After a few minutes, I am escorted on to the broad verandah of Hatton and Cookson's factory, and I sit down under a lamp, prepared to contemplate, until dinner time, the wild beauty of the scene. This idea does not get carried out; in the twinkling of an eye I am stung all round the neck, and recognise there are lots too many mosquitoes and sandflies in the scenery to permit of contemplation of any kind. Never have I seen sandflies and mosquitoes in such appalling quantities. With a wild ping of joy the latter made for me, and I retired promptly into a dark corner of the verandah, swearing horribly, but internally, and fought them. Mr. Hudson, Agent-general, and Mr. Cockshut, Agent for the Ogowe, walk up and down the beach in front, doubtless talking cargo, apparently unconscious of mosquitoes; but by and by, while we are having dinner, they get their share. I behave exquisitely, and am quite lost in admiration of my own conduct, and busily deciding in my own mind whether I shall wear one of those plain ring haloes, or a solid plate one, a la Cimabue, when Mr. Hudson says in a voice full of reproach to Mr. Cockshut, "You have got mosquitoes here, Mr. Cockshut." Poor Mr. Cockshut doesn't deny it; he has got four on his forehead and his hands are sprinkled with them, but he says: "There are none at Njole," which we all feel is an absurdly lame excuse, for Njole is some ninety miles above Lembarene, where we now are. Mr. Hudson says this to him, tersely, and feeling he has utterly crushed Mr.

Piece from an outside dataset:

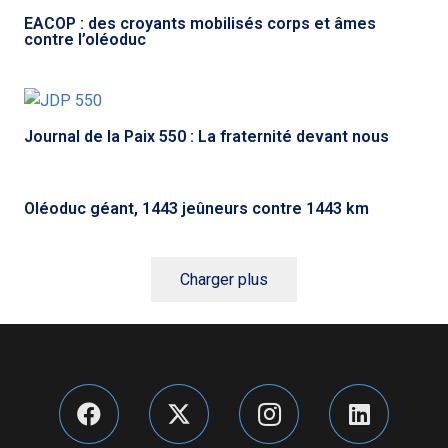
EACOP : des croyants mobilisés corps et âmes
contre l’oléoduc
Journal de la Paix 550 : La fraternité devant nous
Oléoduc géant, 1443 jeûneurs contre 1443 km
Charger plus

Cockshut, turns on me, and utterly failing to recognise me as a suffering saint, says point blank and savagely, "You don't seem to feel these things, Miss Kingsley." Not feel them, indeed! Why, I could cry over them. Well! that's all the thanks one gets for trying not to be a nuisance in this world.

After dinner I go back on to the Move for the night, for it is too late to go round to Kangwe and ask Mme. Jacot, of the Mission Evangelique, if she will take me in. The air is stiff with mosquitoes, and saying a few suitable words to them, I dash under the mosquito bar and sleep, lulled by their shrill yells of baffled rage.

June 8th. - In the morning, up at five. Great activity on beach. Move synchronously taking on wood fuel and discharging cargo. A very active young French pastor from the Kangwe mission station is round after the mission's cargo. Mr. Hudson kindly makes inquiries as to whether I may go round to Kangwe and stay with Mme. Jacot. He says: "Oh, yes," but as I find he is not M. Jacot, I do not feel justified in accepting this statement without its having personal confirmation from Mme. Jacot, and so, leaving my luggage with the Move, I get them to allow me to go round with him and his cargo to Kangwe, about three-quarters of an hour's paddle round the upper part of Lembarene Island, and down the broad channel on the other side of it. Kangwe is beautifully situated on a hill, as its name denotes, on the mainland and north bank of the river. Mme. Jacot most kindly says I may come, though I know I shall be a fearful nuisance, for there is no room for me save M. Jacot's beautifully neat, clean, tidy study. I go back in the canoe and fetch my luggage from the Move; and say good-bye to Mr. Hudson, who gave me an immense amount of valuable advice about things, which was subsequently of great use to me, and a lot of equally good warnings which, if I had attended to, would have enabled me to avoid many, if not all, my misadventures in Congo Francais.